Title: Ever Happily, Chapter 1
Summary: Memories, like dreams, can play tricks on you.
Author's Note: This story was originally very long, but I decided to break it up into several smaller parts. They're related, but not sequential. They don't form any particular story arc. They're just pieces of Barnabas, his life with Delirium, his life before Delirium, and what it's like to look at the Endless from the outside.
This particular one came about because Neil Gaiman, in his eternal wisdom, never told us where Barnabas came from, or how he got to where he did.
Barnabas entered the world in the general whenabouts of the nineteenth century (the exact year he doesn't know, and never did). He remembers, fuzzily, the not-quite-yet America that welcomed him with stink and squalor upon his birth. He remembers the dark and festering alleyway in which he had been whelped, along with two brothers and a sister whom he supposed had long since died.

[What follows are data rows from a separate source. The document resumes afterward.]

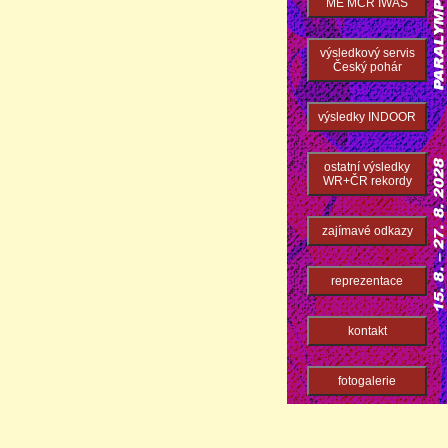
ME MČR IWAS
výsledkový servis
Český pohár
výsledky INDOOR
ostatní výsledky
WR+ČR rekordy
zajímavé odkazy
reprezentace
kontakt
fotogalerie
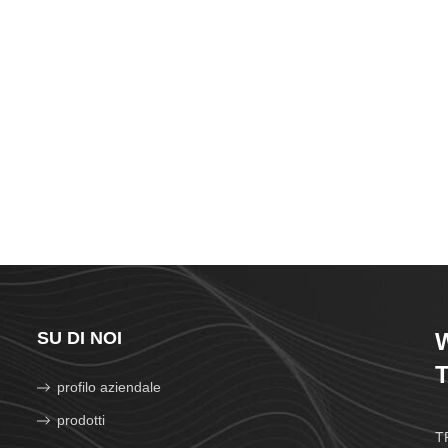
SU DI NOI
W
T
profilo aziendale
prodotti
TR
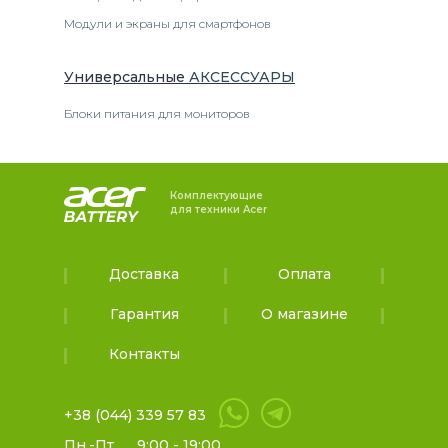
Модули и экраны для смартфонов
Универсальные
АКСЕССУАРЫ
Блоки питания для мониторов
Комплектующие
для техники Acer
Доставка
Оплата
Гарантия
О магазине
Контакты
+38 (044) 339 57 83
Пн.-Пт.
9:00 - 19:00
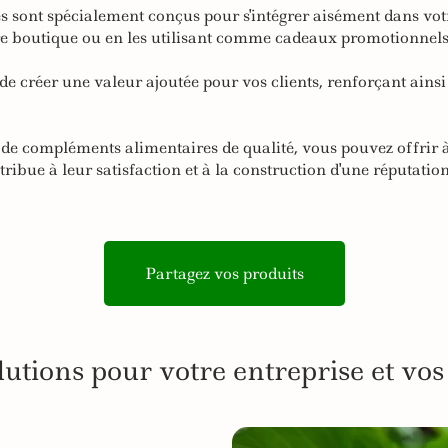
sont spécialement conçus pour s'intégrer aisément dans votre 
re boutique ou en les utilisant comme cadeaux promotionnels
de créer une valeur ajoutée pour vos clients, renforçant ainsi
de compléments alimentaires de qualité, vous pouvez offrir à 
ntribue à leur satisfaction et à la construction d'une réputatio
Partagez vos produits
lutions pour votre entreprise et vos 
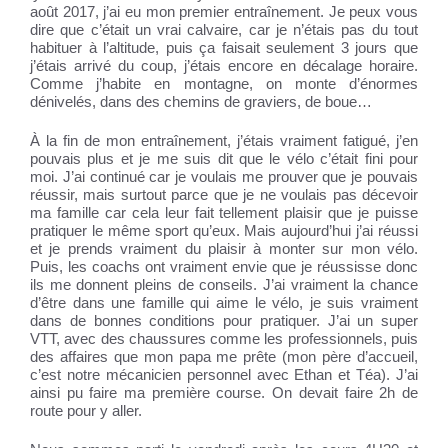
août 2017, j’ai eu mon premier entraînement. Je peux vous
dire que c’était un vrai calvaire, car je n’étais pas du tout
habituer à l’altitude, puis ça faisait seulement 3 jours que
j’étais arrivé du coup, j’étais encore en décalage horaire.
Comme j’habite en montagne, on monte d’énormes
dénivelés, dans des chemins de graviers, de boue…
À la fin de mon entraînement, j’étais vraiment fatigué, j’en
pouvais plus et je me suis dit que le vélo c’était fini pour
moi. J’ai continué car je voulais me prouver que je pouvais
réussir, mais surtout parce que je ne voulais pas décevoir
ma famille car cela leur fait tellement plaisir que je puisse
pratiquer le même sport qu’eux. Mais aujourd’hui j’ai réussi
et je prends vraiment du plaisir à monter sur mon vélo.
Puis, les coachs ont vraiment envie que je réussisse donc
ils me donnent pleins de conseils. J’ai vraiment la chance
d’être dans une famille qui aime le vélo, je suis vraiment
dans de bonnes conditions pour pratiquer. J’ai un super
VTT, avec des chaussures comme les professionnels, puis
des affaires que mon papa me prête (mon père d’accueil,
c’est notre mécanicien personnel avec Ethan et Téa). J’ai
ainsi pu faire ma première course. On devait faire 2h de
route pour y aller.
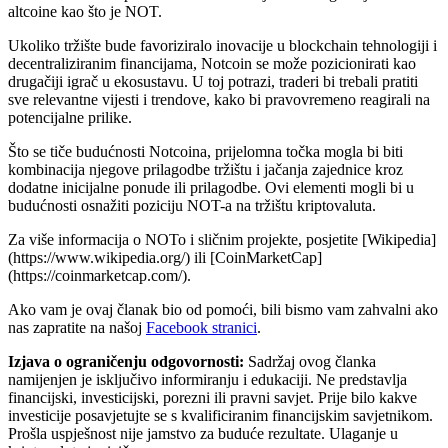
altcoine kao što je NOT.
Ukoliko tržište bude favoriziralo inovacije u blockchain tehnologiji i
decentraliziranim financijama, Notcoin se može pozicionirati kao
drugačiji igrač u ekosustavu. U toj potrazi, traderi bi trebali pratiti
sve relevantne vijesti i trendove, kako bi pravovremeno reagirali na
potencijalne prilike.
Što se tiče budućnosti Notcoina, prijelomna točka mogla bi biti
kombinacija njegove prilagodbe tržištu i jačanja zajednice kroz
dodatne inicijalne ponude ili prilagodbe. Ovi elementi mogli bi u
budućnosti osnažiti poziciju NOT-a na tržištu kriptovaluta.
Za više informacija o NOTo i sličnim projekte, posjetite [Wikipedia]
(https://www.wikipedia.org/) ili [CoinMarketCap]
(https://coinmarketcap.com/).
Ako vam je ovaj članak bio od pomoći, bili bismo vam zahvalni ako
nas zapratite na našoj
Facebook stranici
.
Izjava o ograničenju odgovornosti:
Sadržaj ovog članka
namijenjen je isključivo informiranju i edukaciji. Ne predstavlja
financijski, investicijski, porezni ili pravni savjet. Prije bilo kakve
investicije posavjetujte se s kvalificiranim financijskim savjetnikom.
Prošla uspješnost nije jamstvo za buduće rezultate. Ulaganje u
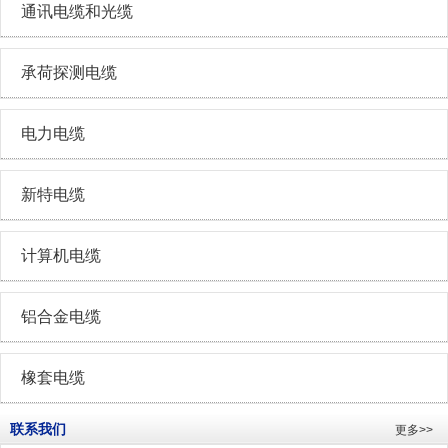
通讯电缆和光缆
承荷探测电缆
电力电缆
新特电缆
计算机电缆
铝合金电缆
橡套电缆
联系我们
更多>>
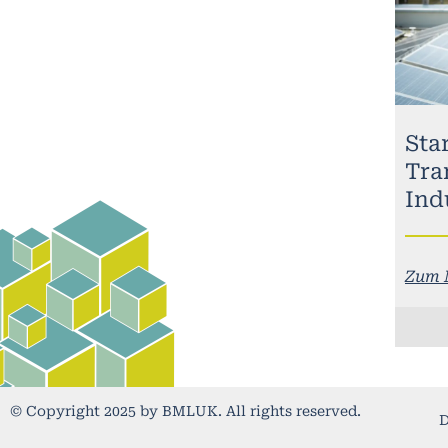
Sta
Tra
Ind
Zum 
© Copyright 2025 by BMLUK. All rights reserved.
D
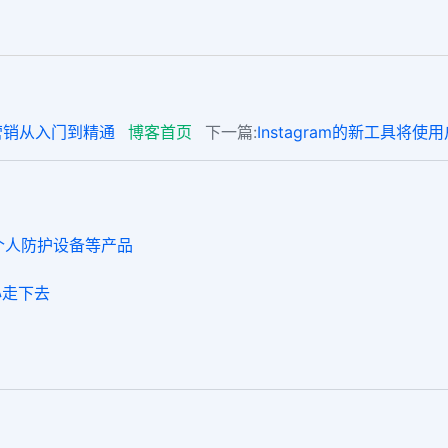
会化营销从入门到精通
博客首页
下一篇:
Instagram的新工具将
个人防护设备等产品
心走下去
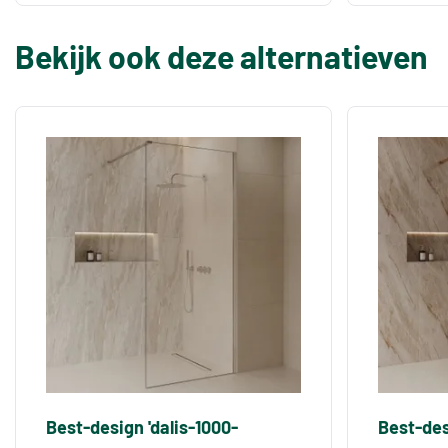
Bekijk ook deze alternatieven
Best-design 'dalis-1000-
Best-des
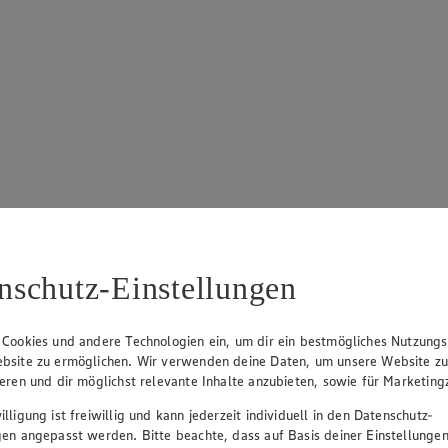
nschutz-Einstellungen
 Cookies und andere Technologien ein, um dir ein bestmögliches Nutzungs
bsite zu ermöglichen. Wir verwenden deine Daten, um unsere Website z
ieren und dir möglichst relevante Inhalte anzubieten, sowie für Marketin
lligung ist freiwillig und kann jederzeit individuell in den Datenschutz-
gen angepasst werden. Bitte beachte, dass auf Basis deiner Einstellungen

He remembers the flea-infested fur and the warm heat of his mother, a mortal mangy German Shepherd bitch. She had growled to him in dog-tongue about his father, a wolf god of the red-skinned tribes who was being driven towards the sea and bludgeoned to death by the cross; he had chased and won half the bitches in the city and then departed.
Barnabas remembers the long, lightning-lit years of the old millennium. He remembers the dodging and hiding and scrounging for food, he remembers never staying in one place long enough to see his friends (or what passed for friends) wither and die. He remembers listening with ears pricked, under carriages and around corners, easily understanding the strange man-tongues that his companions could never decipher.
In those days he was nameless, wandering streets that all began to blur together, living by his wits and by his sarcasm, whispering to crazy old men in alleyways because they were the only ones who would believe a dog could talk.
He still remembers the day he met Destruction.
It had been a long and dreary day without any distinction whatsoever. He had been stretched out at the entrance of his then-den, a construction of cardboard boxes that kept him dry if not warm, when a big red-furred man carrying a knapsack had rounded the corner, tripped over his tail, turned and apologized in easy, fluent dog-tongue, not stumbling over the snarls and growls. (Barnabas learned later that the Endless can speak all languages, for they speak to something other than the ears, other than the mind).
And Barnabas had answered him in human-tongue, because if the stranger was courteous enough to speak in a dog's native language, then Barnabas could certainly return the favor. The big red-furred man had been thunderstruck for a moment, then had thrown his head back and roared with delight, a bellow loud enough and resonant enough to uproot trees.
From that moment on Barnabas had had a name, a home of sorts, and a friend. It had been wonderful, ecstatic, to have a purpose, and a name, and a steady companion, in the midst of crowds that sprang up and vanished again in the blink of a century. He remembers being happy, for the first time, with a steady, comfortable, dependable life.
Now he lives in a place that only occasionally remembers to be a place and not something else (for one memorable day it was a fish). His dearest companion is a girl whose hair resembles a drunk and reeling rainbow, a girl who is liable to turn into a chocolate banana when she forgets herself, which is often. His name is gone, still existing only in a small place in his own mind; Delirium calls him only 'doggy'. All traces of stability and normality are gone from his life.
And he loves it, loves living with Delirium and chasing her around candy-cane forests that are painted in Halloween colors, loves licking chocolate from her fingers only to find that it tastes like broccoli, if the broccoli had first been singed to a crisp and plunged into a vat of sugar.
For most of his life he remembers having been willing to give up anything for stability, and now he loves living what is arguably the least stable place-fish in the multiverse. He wonders why.